In the end, you need to verify an antibody’s reproducibility, which is a significant unit of antibody detection. One of the most common misconceptions about antibody testing is that people assume they produce similar and familiar results. However, that is not true. These antibodies do not produce, be it from different manufacturers or similar batches available during the testing phase.
Additional Tips To Contemplate While Validating Antibodies
Preparation and choice of tissue samples or cell lines – true negative and positive controls are vital.
It is pretty essential to choose suitable samples that can express target proteins for positive controls. Furthermore, opt for appropriate cell lines that do not promote a protein as the true negative control.
One can source all the insight and information through online protein databases or peer-reviewed papers. Moreover, an antibody may or may not acknowledge a protein in its denatured or native state. Therefore, it is imperative to prepare and observe test samples beforehand.

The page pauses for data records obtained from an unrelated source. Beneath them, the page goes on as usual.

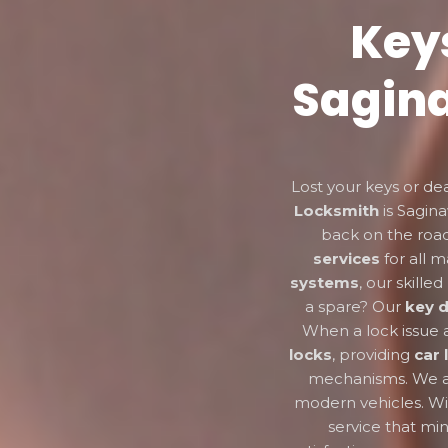
Key
Sagina
Lost your keys or de
Locksmith
is Sagina
back on the road
services
for all 
systems
, our skill
a spare? Our
key d
When a lock issue ar
locks
, providing
car 
mechanisms. We a
modern vehicles. Wi
service that mi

Ensure that you have utilized an optimized protocol to provide the custom antibody with the utmost chance to qualify for the validation process. It is also applicable when you are just passing the antibody through such a process. For example, incubation can vary significantly from a minimum of sixty minutes to overnight at around 4°C. This is done to determine the optimal incubation period for every antibody used. If the period does not have a long duration, you can encounter sensitivity issues. However, if the incubation runs for an extended period, it may result in background staining.

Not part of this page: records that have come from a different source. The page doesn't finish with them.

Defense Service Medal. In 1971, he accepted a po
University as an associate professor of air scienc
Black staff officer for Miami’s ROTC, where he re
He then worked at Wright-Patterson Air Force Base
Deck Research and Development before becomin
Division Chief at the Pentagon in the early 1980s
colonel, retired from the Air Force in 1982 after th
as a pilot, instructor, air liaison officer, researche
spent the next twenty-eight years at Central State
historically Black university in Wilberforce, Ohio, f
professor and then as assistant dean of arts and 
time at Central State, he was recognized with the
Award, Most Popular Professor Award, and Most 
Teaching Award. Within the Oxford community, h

Other essential factors like blocking conditions, working dilutions, and denatured vs. native conditions are also required to go through an individual optimization process.
3. Buffer Choice
It is imperative to know that most antibody assays will utilize two buffer types - TBS or PBS. But, you will have to determine the optimal buffer. Furthermore, one has to consider subtleties like pH.
The Bottom Line
In the end, to successfully validate and confirm the specificity of an antibody, you have to meet specific criteria and factors. Ensure that antibodies meet the affinity, specificity, and reproducibility needed for their utilization. For such a process, perform a secondary validation, keeping the antibody detection standard in consideration. Only through such ways can an individual guarantee the reliability and dependability of the experimental data.